Cindric, Ruzewski among four suspended by Penske amid P2P scandal

Roger Penske has suspended multiple members of his Team Penske IndyCar operation in the wake of the push-to-pass cheating ordeal that led to fines and disqualifications for Josef Newgarden’s No. 2 entry that won at St. Petersburg, and also for the third-placed No. 3 entry for Scott McLaughlin.

Team Penske president Tim Cindric, who also oversees the No. 2 car as its race strategist, managing director Ron Ruzewski, No. 2 race engineer Luke Mason, and assistant engineer Robbie Atkinson have been suspended for the next two IndyCar races in reaction to the matter. The suspension means the four employees will not be allowed to take part in Team Penske’s month of May activities in any capacity, including this weekend’s Indianapolis Grand Prix or the Indianapolis 500, which was won by Newgarden in 2023 with Cindric and Mason on his timing stand.

“Following the penalties to the Team Penske IndyCar team and drivers after Long Beach, Team Penske has completed an internal review,” said a Team Penske statement. “After a full and comprehensive analysis of the information, Team Penske has determined that there were significant failures in our processes and internal communications.


“As a result, Luke Mason (No. 2 race engineer) and Robbie Atkinson (Senior Data Engineer) will be suspended from Team Penske for the next two IndyCar races including the Indianapolis 500.

“In addition, Ron Ruzewski (managing director, Team Penske IndyCar) will also be suspended for these two races, along with Tim Cindric (president of Team Penske), who has accountability for all of Team Penske’s operations.”

Atkinson, the data specialist on the No. 12 Chevy driven by Will Power, who didn’t make illegal use of push-to-pass but whose car was in illegal configuration for the first two months of the season, was the only member of its third entry to be sanctioned by Penske.

In Team Penske’s explanation of how the team unintentionally loaded the illegal hybrid software into its three race cars, it’s believed Atkinson was the person responsible for the transgression.

Responding to the suspension, Cindric said, “For Ron and I as leaders of this team, it’s not about what we did, it’s about what we didn’t do. It is our responsibility to provide the Team and all our drivers with the right processes to ensure something like this can’t happen.
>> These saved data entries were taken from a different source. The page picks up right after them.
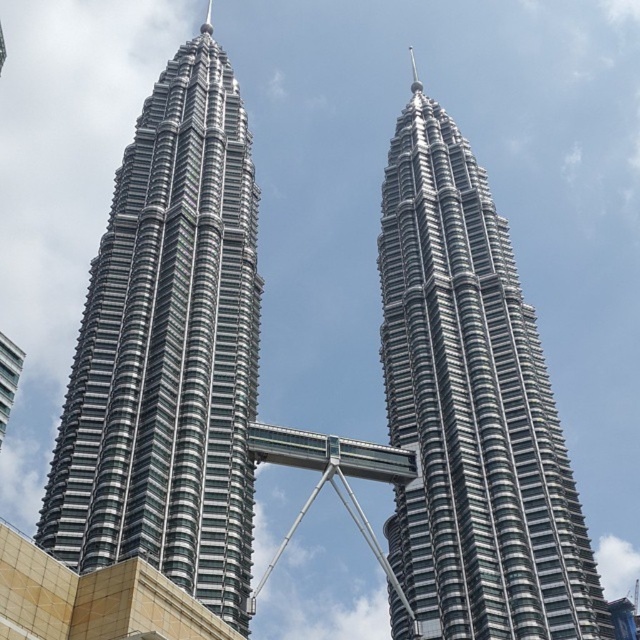 Which is in front, point (227, 100) or point (449, 244)?

Positioned in front is point (449, 244).

Who is more forward, (138,205) or (611,624)?

Point (611,624) is in front.

Locate an element on the screen. This screenshot has width=640, height=640. silver glass skyscraper at center is located at coordinates (168, 349). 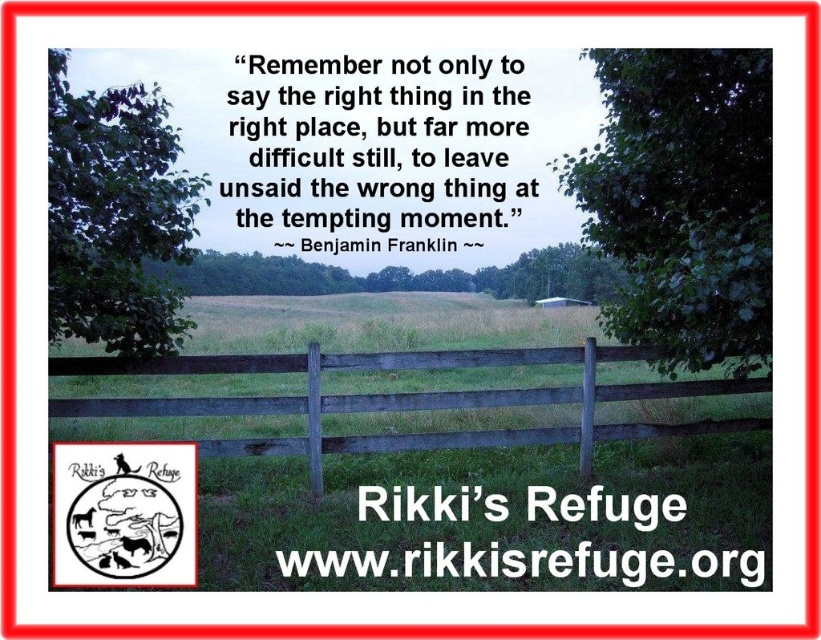 Who is lower down, green leafy tree at upper right or white paper at center?

white paper at center is lower down.

This screenshot has height=640, width=821. Find the location of `green leafy tree at upper right`. green leafy tree at upper right is located at coordinates (682, 202).

Does green leafy tree at upper left have a larger size compared to green leafy tree at center?

Yes.

Does green leafy tree at upper left appear on the right side of green leafy tree at center?

In fact, green leafy tree at upper left is to the left of green leafy tree at center.

The width and height of the screenshot is (821, 640). I want to click on green leafy tree at upper left, so click(x=115, y=216).

Between white paper at center and green leafy tree at center, which one is positioned lower?

white paper at center is lower down.

Based on the photo, who is more forward, (x=135, y=525) or (x=476, y=288)?

Point (x=135, y=525) is in front.

Image resolution: width=821 pixels, height=640 pixels. Identify the location of white paper at center. (124, 513). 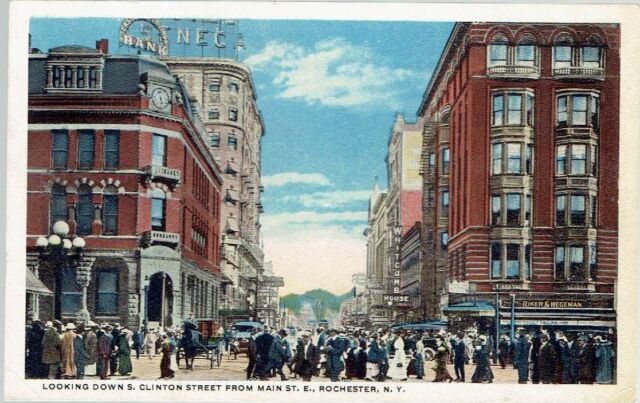 Locate an element on the screen. clock is located at coordinates [160, 99]. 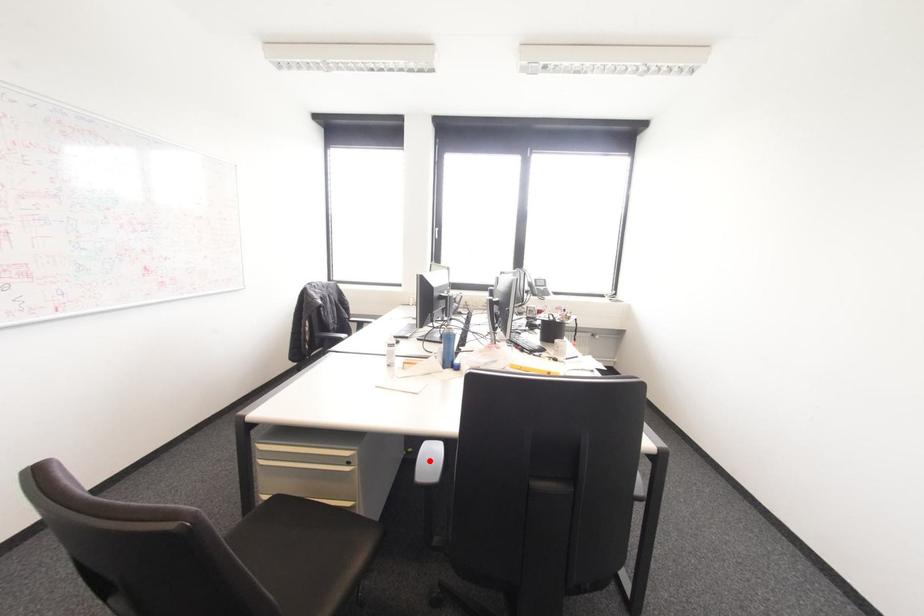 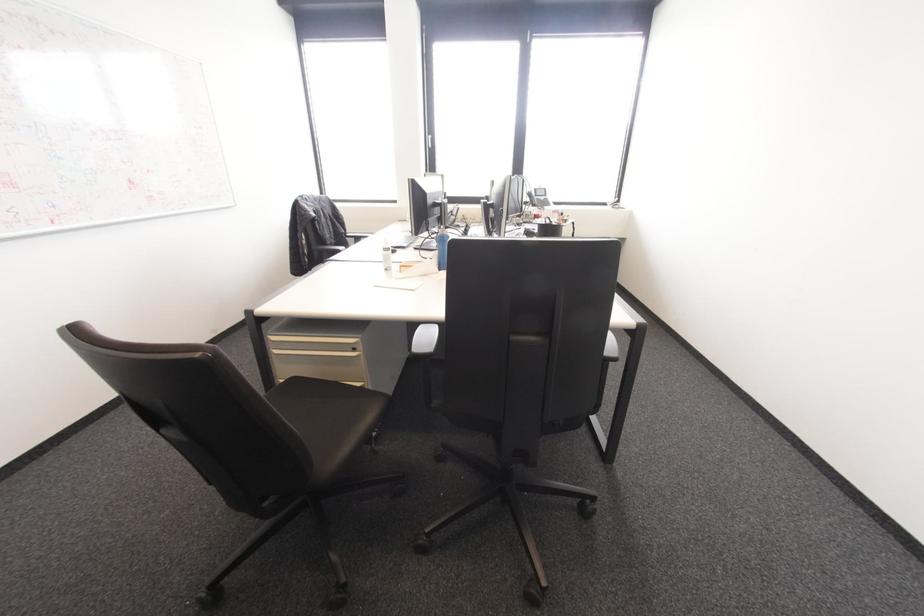 Find the pixel in the second image that matches the highlighted location in the first image.

(426, 339) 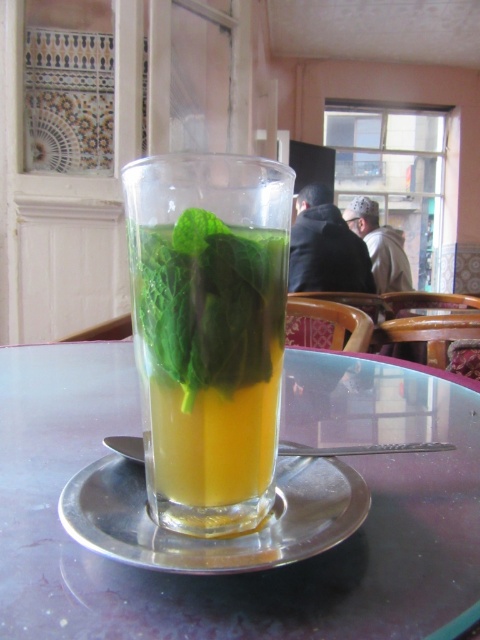 You are a server in a cafe and need to place a small dessert plate between the green leafy mint at center and the silver metallic plate at center on the table. The dessert plate has a diameter of 3 inches. Will there be enough space between them to fit the dessert plate without moving either the mint or the plate?

The distance between the green leafy mint at center and the silver metallic plate at center is 3.29 inches. Since the dessert plate has a diameter of 3 inches, there is enough space to fit it between them without moving either object.

You are at a cafe and want to place your phone on the transparent glass table at center and the silver metallic plate at center. Which surface will reflect your phone more clearly?

The transparent glass table at center will reflect the phone more clearly than the silver metallic plate at center because glass surfaces typically provide clearer reflections compared to metallic ones. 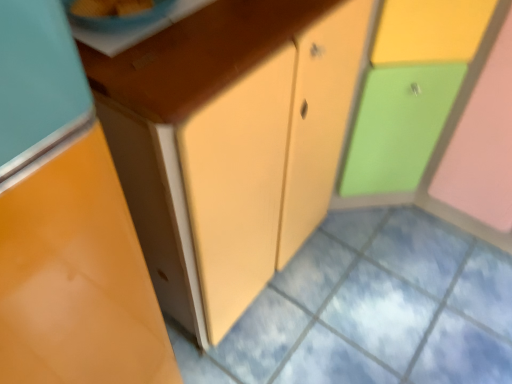 Question: From a real-world perspective, is matte plastic cabinet at right, the 1th cabinetry in the right-to-left sequence, above or below matte yellow cabinet at center?

Choices:
 (A) below
 (B) above

Answer: (B)

Question: Is matte plastic cabinet at right, the 1th cabinetry in the right-to-left sequence, in front of or behind matte yellow cabinet at center in the image?

Choices:
 (A) front
 (B) behind

Answer: (A)

Question: Which object is positioned closest to the matte orange cabinet at left, the first cabinetry viewed from the left?

Choices:
 (A) matte yellow cabinet at center
 (B) matte plastic cabinet at right, the 1th cabinetry in the right-to-left sequence
 (C) blue glossy bowl at upper left

Answer: (C)

Question: Which object is the farthest from the matte yellow cabinet at center?

Choices:
 (A) matte orange cabinet at left, marked as the 2th cabinetry in a right-to-left arrangement
 (B) matte plastic cabinet at right, the 1th cabinetry in the right-to-left sequence
 (C) blue glossy bowl at upper left

Answer: (C) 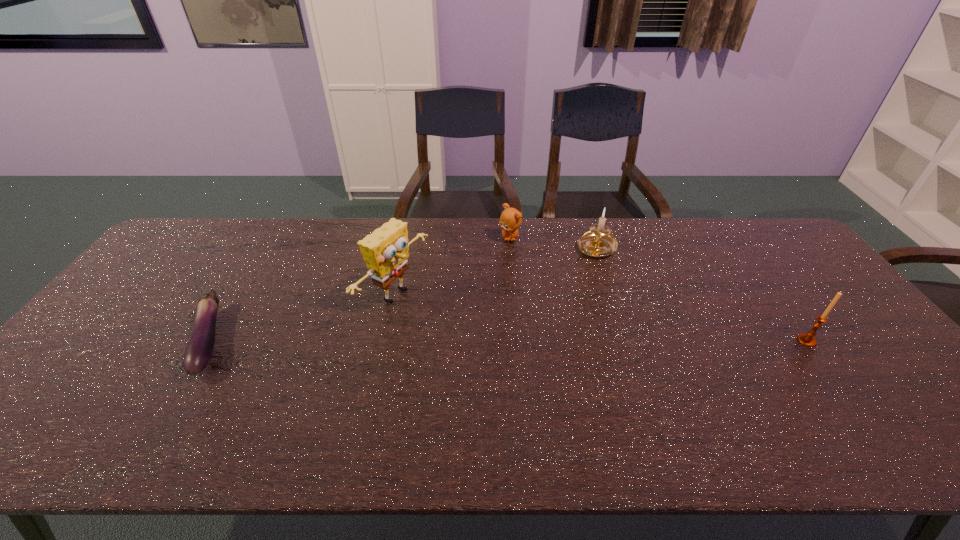 At what (x,y) coordinates should I click in order to perform the action: click on eggplant. Please return your answer as a coordinate pair (x, y). This screenshot has width=960, height=540. Looking at the image, I should click on (198, 352).

Image resolution: width=960 pixels, height=540 pixels. In order to click on the leftmost object in this screenshot , I will do `click(198, 352)`.

Where is `the rightmost object`? the rightmost object is located at coordinates (808, 339).

Identify the location of the nearer candle holder. (808, 339).

Where is `the fourth tallest object`? This screenshot has height=540, width=960. the fourth tallest object is located at coordinates (510, 219).

This screenshot has height=540, width=960. Find the location of `teddy bear`. teddy bear is located at coordinates (510, 219).

What are the coordinates of `sponge` in the screenshot? It's located at (385, 251).

Locate an element on the screen. the tallest object is located at coordinates (385, 251).

In order to click on the fourth object from left to right in this screenshot , I will do `click(598, 242)`.

This screenshot has height=540, width=960. I want to click on the shorter candle holder, so click(598, 242). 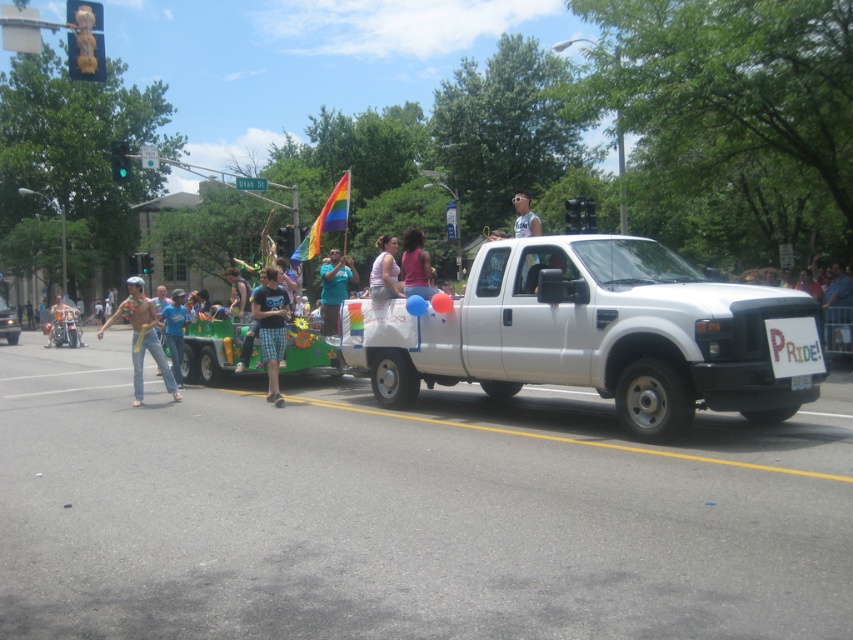 You are attending the Pride parade and see two people in the crowd. One is wearing denim jeans at left and another is wearing a pink fabric shirt at center. Which person is positioned more to the left side of the image?

The denim jeans at left is positioned to the left of the pink fabric shirt at center, so the person wearing denim jeans at left is more to the left side of the image.

You are a photographer at the Pride parade. You want to take a photo that includes both the denim jeans at left and the blue cotton shirt at center. Which object should you focus on first to ensure both are in the frame?

You should focus on the denim jeans at left first because it is in front of the blue cotton shirt at center, ensuring both will be captured in the frame.

You are a photographer at the Pride parade. You want to capture a photo of the white pickup truck and the float being pulled by it. However, there is an obstacle blocking your view. The obstacle is located at point (x=142, y=337), which is the denim jeans at left. Can you still take the photo without moving your position?

The denim jeans at left are located at point (x=142, y=337), which might block your view of the float. To ensure the white pickup truck and the float are visible, you may need to adjust your angle or move slightly to avoid the obstruction caused by the denim jeans at left. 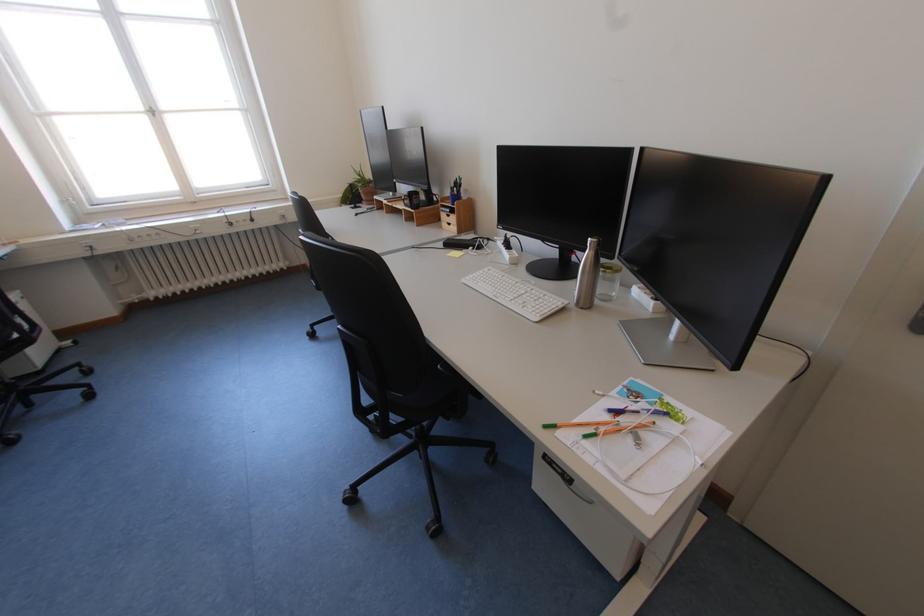 The image size is (924, 616). Find the location of `black mug`. black mug is located at coordinates (411, 199). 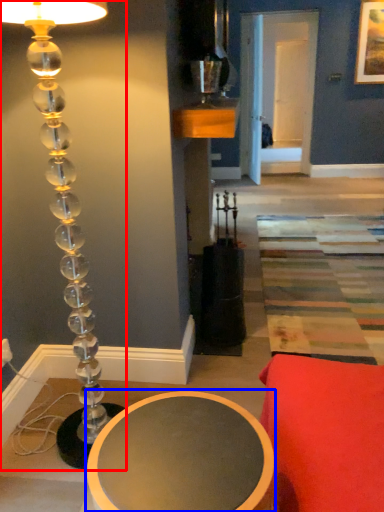 Question: Which object is closer to the camera taking this photo, lamp (highlighted by a red box) or table (highlighted by a blue box)?

Choices:
 (A) lamp
 (B) table

Answer: (B) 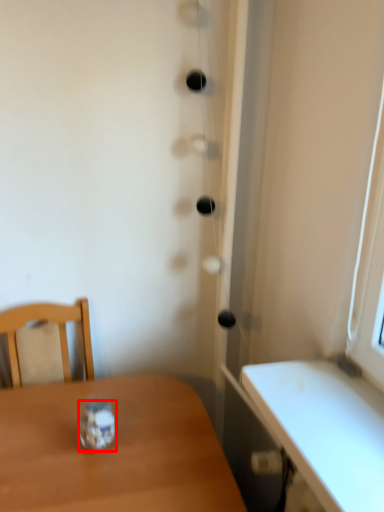 Question: From the image, what is the correct spatial relationship of glass jar (annotated by the red box) in relation to table?

Choices:
 (A) right
 (B) left

Answer: (B) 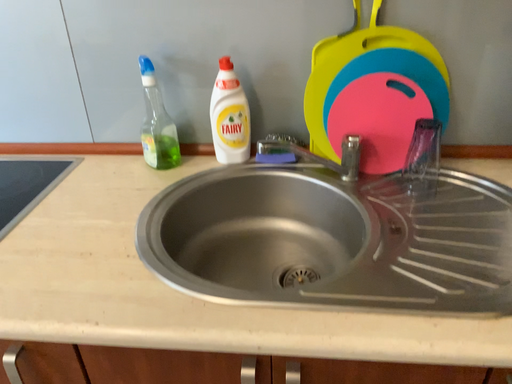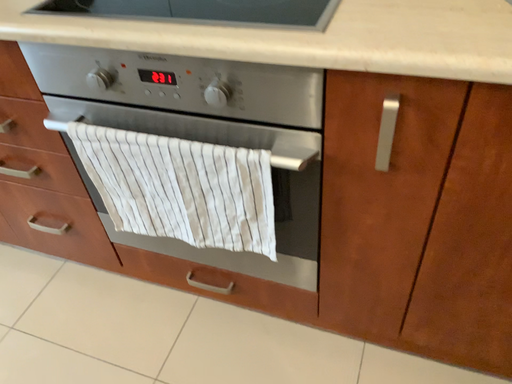 Question: Which way did the camera rotate in the video?

Choices:
 (A) rotated left
 (B) rotated right

Answer: (A) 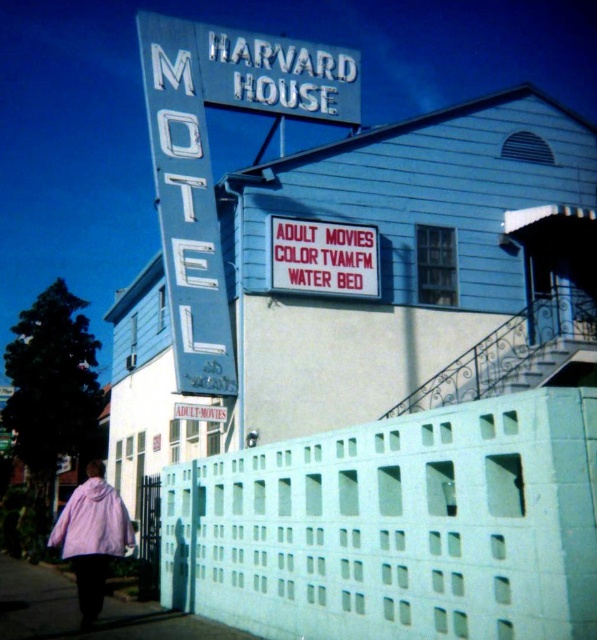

“For that, I apologize to Roger, our Team and everyone that supports us. Our number one job is to protect and enhance the reputation of our brand and that of those that support us. In that regard, as the overall leader, I failed, and I must raise my hand and be accountable with the others. This is a team, and in my position, it’s the right thing to do.”

Of note, Penske did not suspend any members of McLaughlin’s No. 3 team, which could be perceived as a form of vindication.

“I recognize the magnitude of what occurred and the impact it continues to have on the sport to which I’ve dedicated so many decades,” said Roger Penske. “Everyone at Team Penske along with our fans and business partners should know that I apologize for the errors that were made and I deeply regret them.”